A reflection based on a sermon that was not delivered as a result of a canceled service.

I think one of the many reasons Jesus’ parable of the prodigal son still holds our attention is the way that the story addresses one of our most profound fears (that of being unacceptable and unloveable) and one of our deepest longings (to be accepted and to be loved).

Every time I hear the story, there is that little shock of surprise, and that little swell of emotion when the father runs to his wayward child. When he embraces him. When he kisses him. This son seriously messed up. And yet when he returns, he finds acceptance and he finds love. Just waiting there for him.

Jesus tells this story in response to what is meant to be a dig at his expense: “this fellow welcomes sinners and eats with them.” But of course, that critique is actually one of the most compelling summaries of what this Jesus thing is all about.

As I’ve been thinking about this story this week, and the many ways it can be entered into, I identified an interpretation I’ve been carrying around with me. Maybe you have too.

I’ve been imagining the church as the father in this story. And I’ve come to understand that this interpretation has had a profound effect on me.
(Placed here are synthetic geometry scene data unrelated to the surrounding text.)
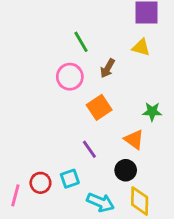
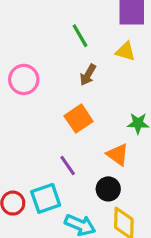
green line: (81, 42) -> (80, 36), moved
pink circle: (70, 77) -> (24, 79), moved
cyan square: (70, 179) -> (46, 198), size x1.4

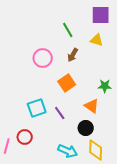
pink circle: (24, 79) -> (43, 58), moved
cyan square: (46, 198) -> (37, 108), moved

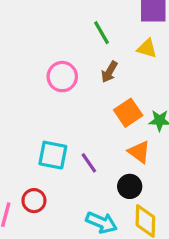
orange square: (67, 83) -> (128, 113), moved
cyan square: (37, 108) -> (53, 155), turned 30

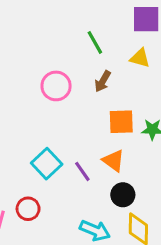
orange square: (128, 113) -> (121, 122), turned 32
orange triangle: (139, 152) -> (114, 161), moved
cyan square: (53, 155) -> (47, 164), turned 36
I have been standing at the edge of a field, waiting for our prodigal children to return. Waiting for them to walk through those big red door, to find a pew, to open the prayer book, to ask me about God. Any day now, they’ll come. And we’ll be ready.

If we polish up the “all are welcome” signs, if our greeters are in place, if we have the feast prepared and the party planned. If we continue to hold our authentic intentions of acceptance and love for all of God’s people in place, they will come. The newcomers, the young folks, the families. They will come.

And sometimes they do come. Sometimes people walk through the doors of our churches for the very first time, and we are changed and enriched. But for most of our congregations, this isn’t a frequent occurrence.

And so, I’ve started to wonder, what if I flip the roles in this interpretation I’ve been holding onto?

What if the church is the prodigal child?

I’ve found that letting go of this image of the church as the welcoming father has felt like a loss. But it has also felt freeing. Because imagining us, church, as the prodigal child, could give us fresh agency and options. It could change the questions we might ask ourselves.

Instead of asking the questions of the father:

  • Why don’t they come?

  • Don’t they know how accepted and loved they will be no matter who they are?

  • What can we do to draw them here?

We can ask the questions of the child:

  • Who is standing on the edge of a field waiting for us?

  • What mistakes have we made?

  • How can we find our way?

What if we – Episcopalians – did not imagine ourselves as the patriarch, with the land and the money and the house and the servants and the overflow of food.

What if instead, we imagine ourselves as the prodigal child, trying to find our way home.

Who is waiting for us to show up? What great banquets await if we stop placing ourselves in the role of great benefactor and start showing up in our communities as wayward children?

What if we considered whether we are the wise protectors of our resources, or if we have been reckless with the way we use and do not use them?

Trust me when I say that I don’t pretend I have any great or easy answers here. I’ve just found this thought exercise to be freeing and hopeful and challenging.

The church as prodigal child might identify and voice the ways we have “sinned against heaven” – the ways structural racism is embedded in our institutions, our colonizing history and its enduring legacy, the way our tradition continues to enjoy proximity to power and keeps a tight grip on material wealth.

The church as prodigal child might listen when community members and organizations show us how we can enter into a process of reconciliation based on these sins; perhaps through reparations or service or adjusting our own practices.

The church as prodigal child might humbly show up at gatherings, at public meetings, at volunteer and charitable events, and in line at the grocery store – ready to listen, and learn what is needed before we take action.

The church as prodigal child might spend more time accepting the welcome of invitations to conversation over coffee than it does preparing for Sunday mornings.

Because the church as prodigal child might not understand itself or Sunday mornings as the one and only home of the acceptance and love of God to which wayward children should be drawn. Instead, it might imagine itself as on that path, sharing in, rather than bestowing, the true no-strings welcome of God.